На исходе дня
Шрифт:
— А насчет Казюкенаса тоже предвидел?
— Болтун ты, Ригас! Я-то думал…
Он не досказал, о чем думал, и ускорил шаг.
Я жал следом — за деньгами, только за деньгами!
Неизвестно, раскололся бы отец, вскрылась ли бы, как долго созревавший нарыв, его тайна? Не время и не место для откровенности там, где поблескивают множество окон и десятки глаз нетерпеливо следят за приближающейся фигурой доктора. Вот его шаги, покашливание. Самое главное здесь, в этом строго организованном мирке — к слову сказать, прекрасно приспособленном только для болезней, — бодрость хирурга, его уверенность в себе… Становится ясно — теперь я ему не нужен, забыт и выброшен из головы, сейчас все внимание только больным, пусть путаные их загадки и мелочные жалобы надоедают за день, как простывший
— Доктор! Подождите, доктор!
Погоня? Благодарный смертный с банкнотом в потном кулаке?
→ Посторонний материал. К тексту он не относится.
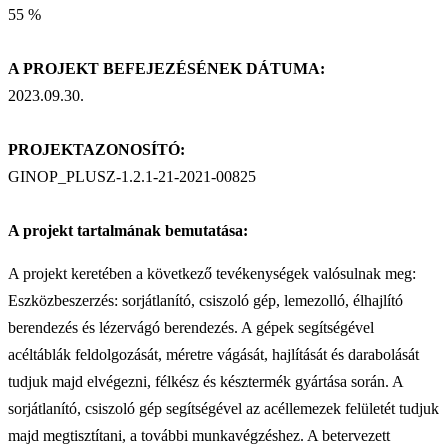
55 %
A PROJEKT BEFEJEZÉSÉNEK DÁTUMA:
2023.09.30.
PROJEKTAZONOSÍTÓ:
GINOP_PLUSZ-1.2.1-21-2021-00825
A projekt tartalmának bemutatása:
A projekt keretében a következő tevékenységek valósulnak meg:
Eszközbeszerzés: sorjátlanító, csiszoló gép, lemezolló, élhajlító
berendezés és lézervágó berendezés. A gépek segítségével
acéltáblák feldolgozását, méretre vágását, hajlítását és darabolását
tudjuk majd elvégezni, félkész és késztermék gyártása során. A
sorjátlanító, csiszoló gép segítségével az acéllemezek felületét tudjuk
majd megtisztítani, a további munkavégzéshez. A betervezett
Скользкий путь избрал бедняга, долго же будут гореть у него уши при воспоминании, как пытался он всучить «благодарность» доктору Наримантасу! А может, застукал его больной-коллекционер — некоторые собирают недуги, как почтовые марки или спичечные этикетки. Ну, этому скоро опротивеют любые коллекции!
Отец прижался к перилам, пригнул голову, чтобы кирпич, если кто вздумает запустить, пролетел, не задев макушки.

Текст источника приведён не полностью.